■ **Description of the task**: Pick out each line with the word "target" from the material that follows.

■ **Supplied entries**:

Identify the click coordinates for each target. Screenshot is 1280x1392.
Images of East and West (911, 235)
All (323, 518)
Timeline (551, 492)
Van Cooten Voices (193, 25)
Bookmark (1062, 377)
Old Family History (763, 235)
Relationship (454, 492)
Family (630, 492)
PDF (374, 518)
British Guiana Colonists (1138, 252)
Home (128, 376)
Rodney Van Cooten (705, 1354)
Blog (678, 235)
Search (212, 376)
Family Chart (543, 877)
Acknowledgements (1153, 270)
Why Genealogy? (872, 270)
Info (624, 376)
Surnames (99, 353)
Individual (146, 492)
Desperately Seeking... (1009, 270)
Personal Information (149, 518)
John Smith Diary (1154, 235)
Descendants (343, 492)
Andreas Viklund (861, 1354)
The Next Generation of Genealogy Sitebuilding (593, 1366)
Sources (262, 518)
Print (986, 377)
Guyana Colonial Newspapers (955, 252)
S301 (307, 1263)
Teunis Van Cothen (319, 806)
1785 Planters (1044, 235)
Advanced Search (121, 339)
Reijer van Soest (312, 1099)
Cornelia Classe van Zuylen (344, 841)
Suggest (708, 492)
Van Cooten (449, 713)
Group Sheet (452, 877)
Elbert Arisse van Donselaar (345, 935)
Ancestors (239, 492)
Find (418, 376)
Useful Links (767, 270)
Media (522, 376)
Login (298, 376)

* * *

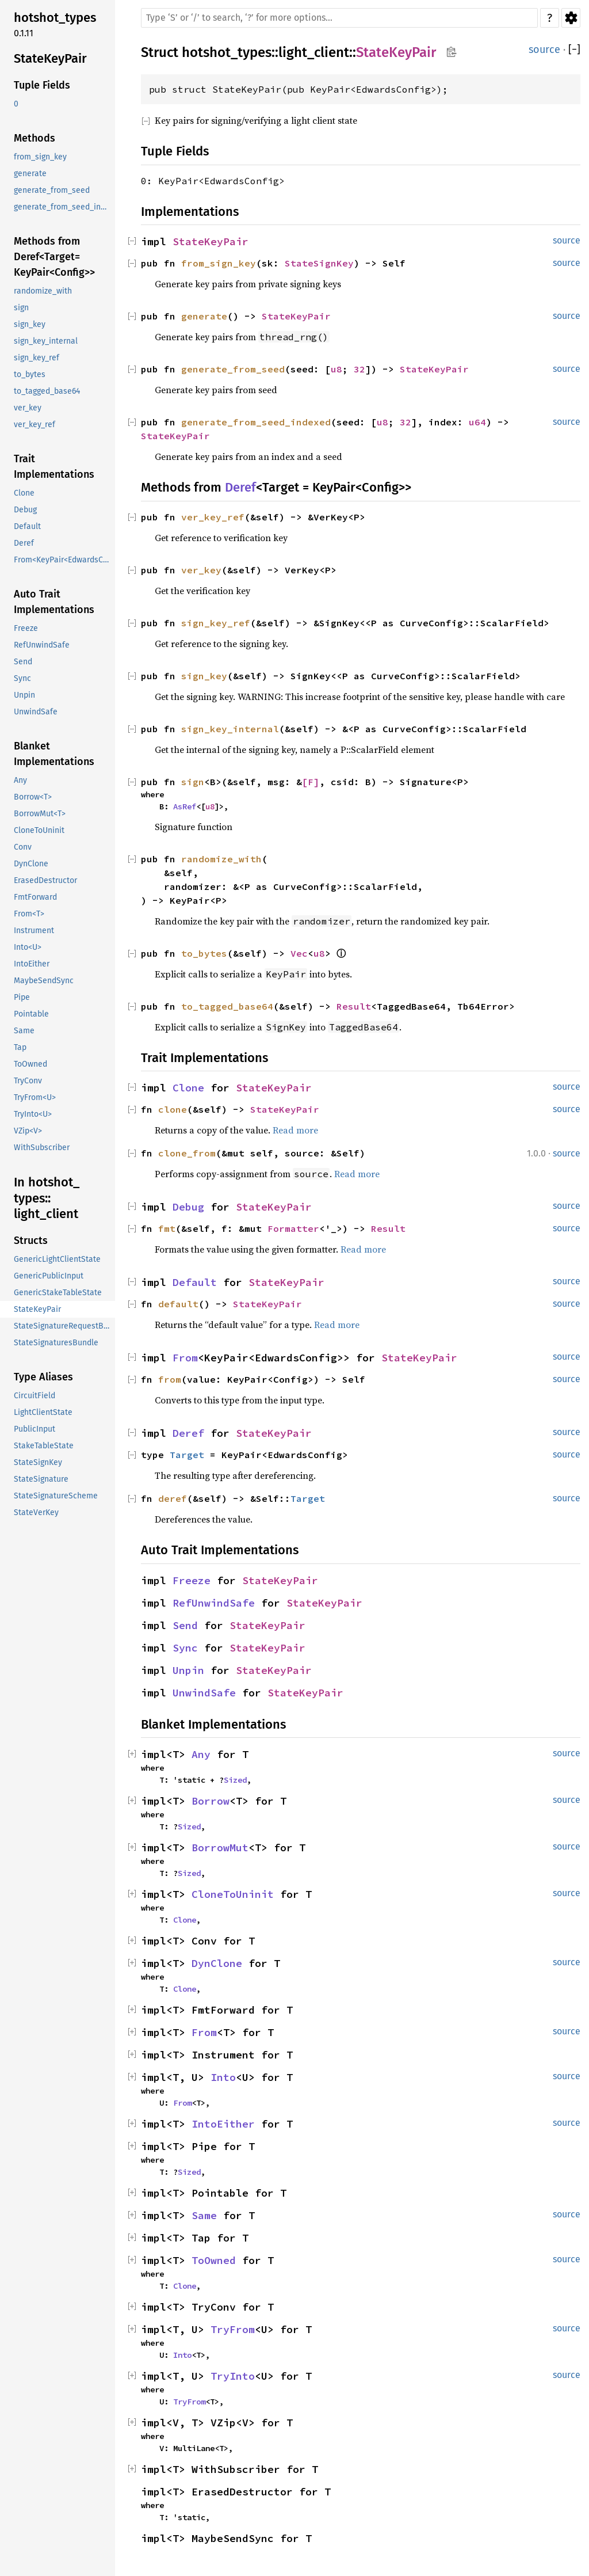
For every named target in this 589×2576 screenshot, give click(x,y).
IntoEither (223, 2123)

■ **Final answer**:
Identify the click coordinates for each target. Screenshot is 1280x1392.
For every named target in this 589×2576 screenshot, give click(x,y).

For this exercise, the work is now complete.